In other entertainment law news:
- Barry Diller and Alki David have made peace. In a series of lawsuits (see here, here and here), the two fought over trademarked names including AereoKiller, BarryDriller and Aero. The parties recently filed a stipulation in California court to settle the disputes and David will reportedly change the AereoKiller name. The two can now focus their legal attention on defending their digital TV distribution upstarts from lawsuits from TV broadcasters.
- A judge won’t allow Snoop Lion to escape a lawsuit from a Lebanese businessman. Snoop performed in concert in Beiruit in 2009 and the video for “That’s Tha Homie” showed him smoking marijuana at a bar after the concert. Roger Kalaouz, who promoted the concert, was also shown and alleged in a lawsuit claims that the rapper had caused him injury to his reputation and trouble with the government. Snoop is successful in getting the judge to dismiss a claim over Kalaouz’ likeness, but he hasn’t yet been able to dodge allegations over how the plaintiff was supposed to represent Snoop in the Middle East and solicit collaborations with artists there. Here’s the ruling.

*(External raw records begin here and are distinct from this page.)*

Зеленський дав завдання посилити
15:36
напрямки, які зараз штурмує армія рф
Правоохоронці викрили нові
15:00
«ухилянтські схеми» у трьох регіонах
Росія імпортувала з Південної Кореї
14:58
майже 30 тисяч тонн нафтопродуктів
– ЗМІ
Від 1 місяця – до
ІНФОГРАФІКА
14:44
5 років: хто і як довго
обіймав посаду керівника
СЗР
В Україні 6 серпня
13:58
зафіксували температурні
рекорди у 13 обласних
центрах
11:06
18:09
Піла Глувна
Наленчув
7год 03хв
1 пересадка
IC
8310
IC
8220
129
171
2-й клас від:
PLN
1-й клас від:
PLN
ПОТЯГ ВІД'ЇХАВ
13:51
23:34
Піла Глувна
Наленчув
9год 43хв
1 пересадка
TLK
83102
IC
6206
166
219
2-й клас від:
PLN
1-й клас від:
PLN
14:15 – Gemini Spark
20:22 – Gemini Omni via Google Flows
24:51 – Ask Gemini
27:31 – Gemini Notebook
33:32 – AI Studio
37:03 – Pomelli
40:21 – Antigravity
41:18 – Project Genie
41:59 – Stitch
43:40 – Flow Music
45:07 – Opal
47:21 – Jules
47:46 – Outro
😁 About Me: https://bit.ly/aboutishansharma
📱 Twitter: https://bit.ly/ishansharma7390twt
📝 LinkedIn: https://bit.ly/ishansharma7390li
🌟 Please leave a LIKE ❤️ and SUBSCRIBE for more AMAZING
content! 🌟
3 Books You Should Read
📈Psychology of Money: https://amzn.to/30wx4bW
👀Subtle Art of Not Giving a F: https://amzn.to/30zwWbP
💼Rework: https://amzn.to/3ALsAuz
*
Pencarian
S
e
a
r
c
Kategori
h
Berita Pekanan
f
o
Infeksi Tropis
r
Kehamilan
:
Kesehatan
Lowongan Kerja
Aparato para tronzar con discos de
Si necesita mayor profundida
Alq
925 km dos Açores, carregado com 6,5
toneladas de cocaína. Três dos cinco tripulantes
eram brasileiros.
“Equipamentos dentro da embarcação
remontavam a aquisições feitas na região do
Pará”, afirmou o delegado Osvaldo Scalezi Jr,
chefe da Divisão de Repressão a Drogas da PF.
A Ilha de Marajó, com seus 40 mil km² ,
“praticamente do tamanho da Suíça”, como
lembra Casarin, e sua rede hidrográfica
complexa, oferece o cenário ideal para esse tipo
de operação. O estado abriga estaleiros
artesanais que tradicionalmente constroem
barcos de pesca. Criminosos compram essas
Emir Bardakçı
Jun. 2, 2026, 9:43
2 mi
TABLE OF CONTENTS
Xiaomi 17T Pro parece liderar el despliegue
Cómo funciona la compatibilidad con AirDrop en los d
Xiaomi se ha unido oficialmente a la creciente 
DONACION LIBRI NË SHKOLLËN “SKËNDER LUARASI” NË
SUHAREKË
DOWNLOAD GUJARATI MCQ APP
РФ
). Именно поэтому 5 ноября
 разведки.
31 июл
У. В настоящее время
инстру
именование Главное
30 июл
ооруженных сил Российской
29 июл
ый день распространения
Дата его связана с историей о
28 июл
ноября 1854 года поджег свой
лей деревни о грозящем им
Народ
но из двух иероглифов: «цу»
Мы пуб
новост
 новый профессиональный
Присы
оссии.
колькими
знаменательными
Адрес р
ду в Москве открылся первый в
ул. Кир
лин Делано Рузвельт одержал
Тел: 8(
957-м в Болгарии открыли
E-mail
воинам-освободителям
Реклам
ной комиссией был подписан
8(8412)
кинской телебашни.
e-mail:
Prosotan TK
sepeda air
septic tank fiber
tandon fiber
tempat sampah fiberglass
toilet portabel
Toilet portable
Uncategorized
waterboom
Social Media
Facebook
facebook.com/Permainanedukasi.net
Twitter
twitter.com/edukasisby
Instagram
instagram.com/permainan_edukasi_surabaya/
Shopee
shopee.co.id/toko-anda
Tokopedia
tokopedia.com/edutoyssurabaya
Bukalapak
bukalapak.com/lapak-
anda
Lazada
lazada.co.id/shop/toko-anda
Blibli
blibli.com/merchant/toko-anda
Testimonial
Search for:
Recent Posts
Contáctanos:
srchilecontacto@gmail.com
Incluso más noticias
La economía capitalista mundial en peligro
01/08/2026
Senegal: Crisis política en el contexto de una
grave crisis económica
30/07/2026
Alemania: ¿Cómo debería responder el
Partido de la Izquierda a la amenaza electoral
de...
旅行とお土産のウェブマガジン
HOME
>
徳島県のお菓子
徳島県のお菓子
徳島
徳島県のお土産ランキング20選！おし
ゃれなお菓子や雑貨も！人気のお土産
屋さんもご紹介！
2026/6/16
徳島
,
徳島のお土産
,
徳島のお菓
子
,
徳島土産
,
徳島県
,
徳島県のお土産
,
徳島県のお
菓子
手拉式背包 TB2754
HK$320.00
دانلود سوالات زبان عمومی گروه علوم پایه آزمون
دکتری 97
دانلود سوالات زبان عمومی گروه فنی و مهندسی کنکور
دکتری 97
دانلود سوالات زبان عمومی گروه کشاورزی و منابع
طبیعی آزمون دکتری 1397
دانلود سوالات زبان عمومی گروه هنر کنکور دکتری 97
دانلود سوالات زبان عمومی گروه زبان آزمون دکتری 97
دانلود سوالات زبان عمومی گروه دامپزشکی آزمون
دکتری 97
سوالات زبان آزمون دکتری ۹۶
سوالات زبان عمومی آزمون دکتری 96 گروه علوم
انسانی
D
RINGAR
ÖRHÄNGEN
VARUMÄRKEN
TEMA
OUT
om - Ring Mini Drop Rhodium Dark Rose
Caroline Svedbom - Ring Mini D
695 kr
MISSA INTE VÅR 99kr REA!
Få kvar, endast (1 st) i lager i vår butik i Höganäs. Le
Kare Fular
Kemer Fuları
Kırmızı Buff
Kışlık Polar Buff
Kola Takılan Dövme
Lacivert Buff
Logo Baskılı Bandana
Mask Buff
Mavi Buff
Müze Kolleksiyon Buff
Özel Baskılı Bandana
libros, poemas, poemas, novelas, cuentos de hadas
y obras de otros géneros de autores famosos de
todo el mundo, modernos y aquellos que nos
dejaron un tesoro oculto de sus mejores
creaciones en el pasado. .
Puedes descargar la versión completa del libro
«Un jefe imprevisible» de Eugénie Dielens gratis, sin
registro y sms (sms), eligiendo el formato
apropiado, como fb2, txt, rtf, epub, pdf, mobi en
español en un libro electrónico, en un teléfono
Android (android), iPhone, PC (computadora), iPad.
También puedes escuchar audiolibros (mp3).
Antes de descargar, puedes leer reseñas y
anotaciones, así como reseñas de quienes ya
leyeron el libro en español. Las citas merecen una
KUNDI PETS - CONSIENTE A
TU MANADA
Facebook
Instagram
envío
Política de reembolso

- CBS is being sued over the series, Brooklyn D.A. The claim comes from the Democratic primary challenger to incumbent District Attorney Charles Hynes and contends that the series is an “unlawful campaign contribution.” A spokesperson for CBS tells a legal news outlet that the series is a documentary series not a reality show and adds, “We are surprised that this candidate would not know about the First Amendment.”
- The Recording Industry Association of America has promoted Steven M. Marks to the newly created position of chief, digital business & general counsel. Marks, a graduate of Duke Law School, has been with the RIAA for 15 years and was previously an executive vp. According to the RIAA, he “will oversee industry-wide initiatives to help grow the digital music marketplace and the new revenue streams that are increasingly critical to the music business.”